Safety and who should be cautious

For most healthy adults, short-term use of common probiotics for occasional digestive issues is safe. However, I always flag a few situations where extra caution or medical advice is warranted:

  • People with severe immunosuppression or central venous catheters should consult a clinician before using live probiotics.
  • If you have an indwelling medical device or are critically ill, avoid self-prescribing without professional input.
  • Infants, pregnant women, and people with complex medical conditions should talk to their healthcare provider about specific strains and doses.

Quick comparison table of commonly used strains

Strain Typical use Typical dose used in studies
Saccharomyces boulardii Traveller's diarrhoea, antibiotic-associated diarrhoea 250–500 mg/day
Lactobacillus rhamnosus GG (LGG) Acute diarrhoea, traveller's diarrhoea ~10 billion CFU/day
Bifidobacterium infantis Bloating, IBS-type symptoms 1–10 billion CFU/day (varies)
Bifidobacterium & Lactobacillus blends General digestive support 10–50+ billion CFU/day

Practical product picks I’d consider

If you want a quick shortlist to look for while shopping or online, here are types of products I often recommend readers try depending on their need:

  • Traveller’s diarrhoea: S. boulardii (brands: Florastor, Biocodex) or LGG (products like Culturelle).
  • After antibiotics: S. boulardii or a multi-strain product with Bifidobacteria + Lactobacilli at a moderate CFU.
  • Bloating/mild IBS: A targeted bifidobacteria formula (e.g., B. infantis) or a clinically-tested combination product.
  • Easy everyday choice: A shelf-stable multi-strain supplement listing strain IDs and CFU at end-of-life, from a reputable company with clear storage guidance.

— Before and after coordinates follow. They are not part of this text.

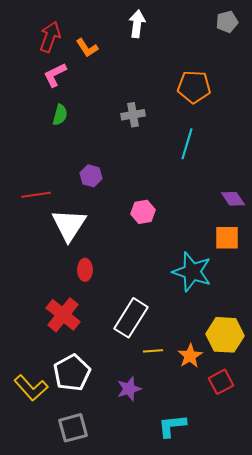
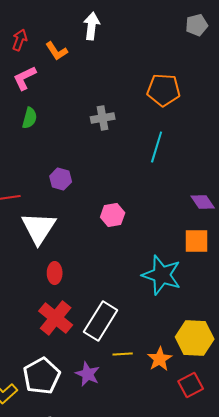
white arrow: (137, 24) -> (92, 26), moved
red arrow: (50, 37) -> (20, 40), size x0.7
red cross: (63, 315) -> (56, 318), moved
purple star: (129, 389) -> (88, 374), moved, turned -30

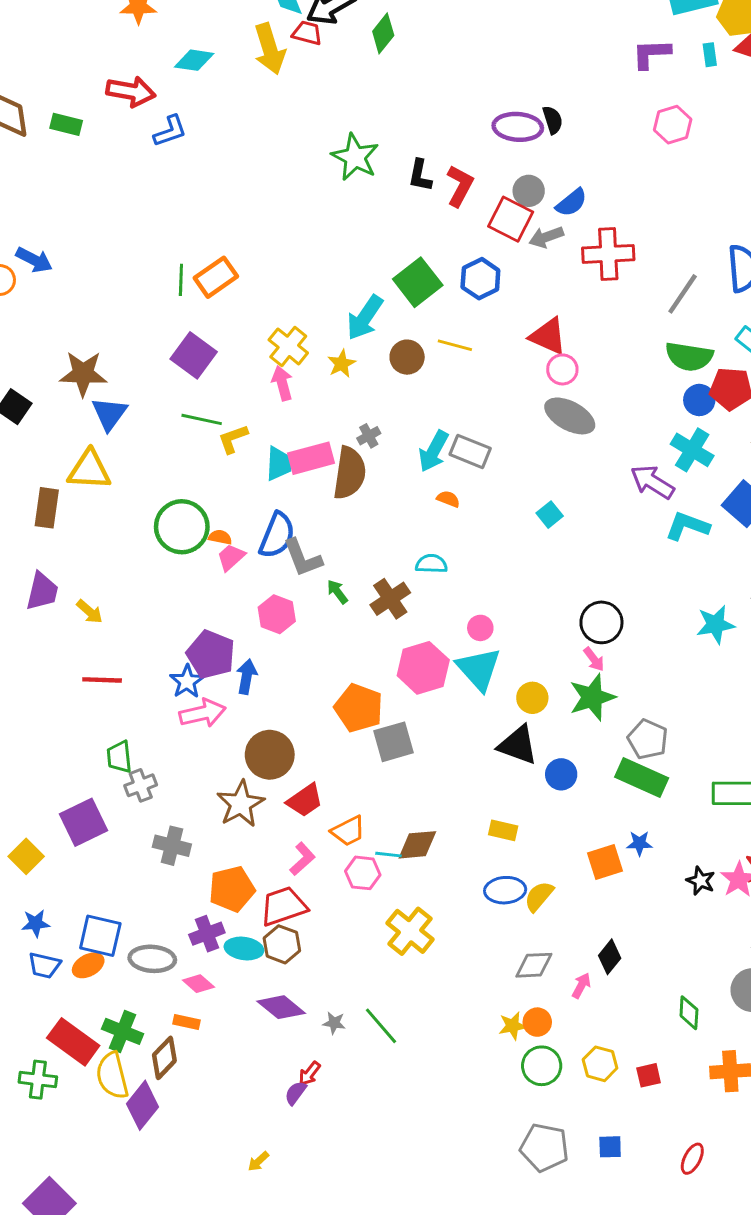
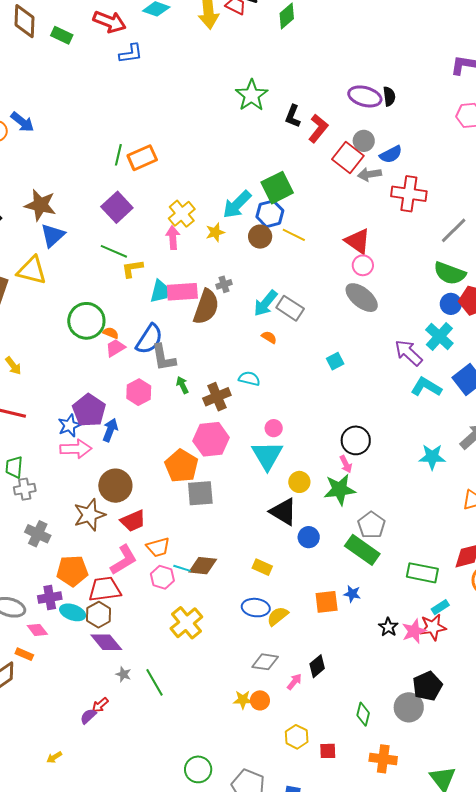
blue hexagon: (480, 279) -> (270, 214), moved
pink hexagon: (423, 668) -> (211, 439), moved
pink L-shape: (302, 859) -> (124, 560), size x1.4
purple diamond: (281, 1007) -> (106, 642), moved
green circle: (542, 1066) -> (198, 769), moved

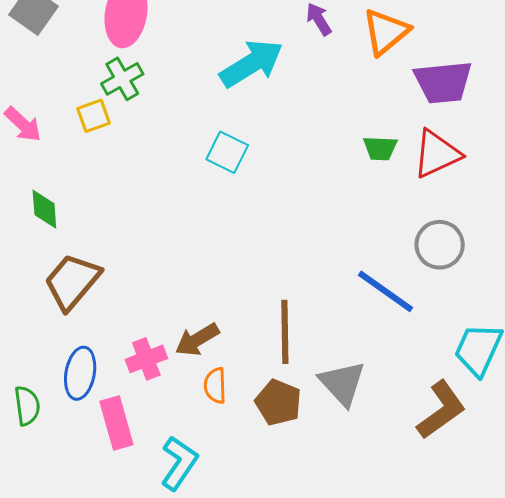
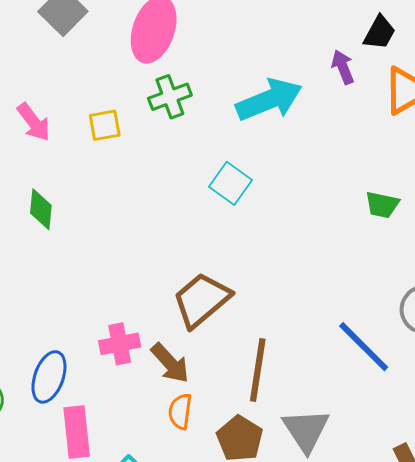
green cross: (122, 79) -> (170, 97), moved
brown trapezoid: (72, 282) -> (202, 300), moved
brown arrow: (197, 340) -> (170, 363), turned -111
pink cross: (146, 359) -> (120, 344), moved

When I recommend specific brands, I focus on transparency: companies that list the exact strains, CFU at expiry, batch numbers, and ideally cite research. That’s the difference between a hopeful supplement and one you can reasonably expect to work.

Final practical checklist before you buy

  • Is the strain matched to your symptom (S. boulardii or LGG for diarrhoea; Bifidobacteria for bloating)?
  • Is the CFU in the range used in clinical studies for that condition?
  • Does the label show CFU at end of shelf life and list strain IDs?
  • Does packaging/storage match your needs (travel vs fridge)?
  • Are there any safety reasons you should check with a clinician?

Picking a probiotic for occasional digestive issues doesn’t have to be intimidating. Focus on the strain, an evidence-based dose, and sensible timing and storage. If you try one and don’t notice improvement after a week or two, switch to another targeted option or check in with your healthcare provider — and if symptoms are severe, get professional advice promptly.